The Blues, Kansas City style,
was its forte. In Walter Brown and Jimmy Witherspoon
it had two of the best shouters in the business.
The rhythm section, tightly swinging, urged
on both singers and the driving front line
alike; this was a band that always sounded
bigger than it was. The arrangements may have
been functional - as in Swingmatism –
but they provided a splendid platform for
exciting solos and galvanising ensemble work.
Parker announces himself here with effortless
brilliance. Boogie was high on the agenda
and McShann proved to be a master of genre
playing – from Pine Top to occasionally essaying
the stylistic externals of his contemporaries,
Teddy Wilson and Count Basie most prominently.
Sometimes one has to bear
the incursion of commercial opportunism. Al
Hibbler’s questionable talents do little for
Get Me On Your Mind – this was at a
session in which Walter Brown was also in
the studio, the band performing and recording
with both singers.
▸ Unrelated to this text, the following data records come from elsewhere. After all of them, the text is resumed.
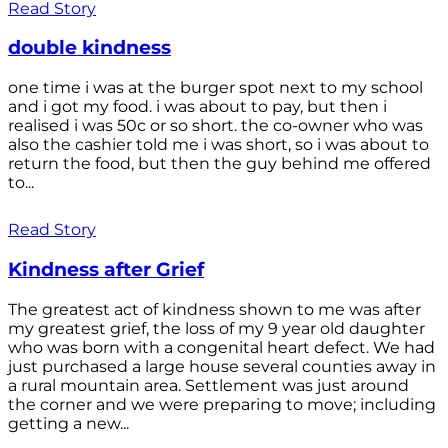
Read Story
double kindness
one time i was at the burger spot next to my school
and i got my food. i was about to pay, but then i
realised i was 50c or so short. the co-owner who was
also the cashier told me i was short, so i was about to
return the food, but then the guy behind me offered
to...
Read Story
Kindness after Grief
The greatest act of kindness shown to me was after
my greatest grief, the loss of my 9 year old daughter
who was born with a congenital heart defect. We had
just purchased a large house several counties away in
a rural mountain area. Settlement was just around
the corner and we were preparing to move; including
getting a new...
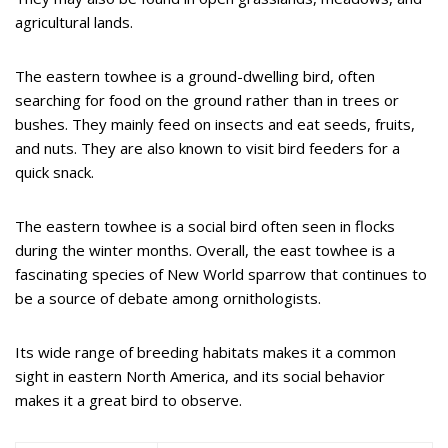
agricultural lands.
The eastern towhee is a ground-dwelling bird, often
searching for food on the ground rather than in trees or
bushes. They mainly feed on insects and eat seeds, fruits,
and nuts. They are also known to visit bird feeders for a
quick snack.
The eastern towhee is a social bird often seen in flocks
during the winter months. Overall, the east towhee is a
fascinating species of New World sparrow that continues to
be a source of debate among ornithologists.
Its wide range of breeding habitats makes it a common
sight in eastern North America, and its social behavior
makes it a great bird to observe.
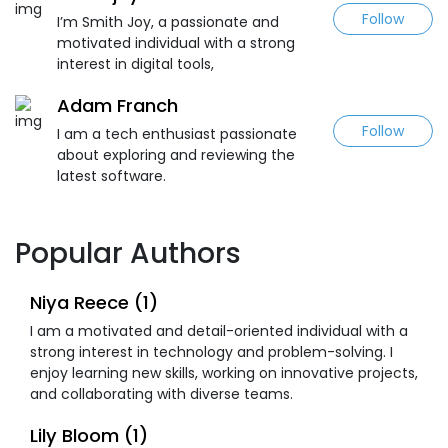
Follow
I’m Smith Joy, a passionate and
motivated individual with a strong
interest in digital tools,
Adam Franch
Follow
I am a tech enthusiast passionate
about exploring and reviewing the
latest software.
Popular Authors
Niya Reece (1)
I am a motivated and detail-oriented individual with a
strong interest in technology and problem-solving. I
enjoy learning new skills, working on innovative projects,
and collaborating with diverse teams.
Lily Bloom (1)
Julia Lee, always underrated,
is a different proposition and makes a vibrant
showing in her one outing. Spoon and Brown’s
tracks are classic McShann statements and
the leader rolls out all his Kansas powerhouse
drive on his own McShann Bounce. Further
pleasure comes when Ben Webster joins the
band and drives his way through The Duke
And the Brute.
Digby Fairweather writes
the accomplished notes and the track selection
and restoration is first class. Some people
seem to object to the coloured touching up
of black and white original photographs that
adorn the sleeves in this series. I don’t.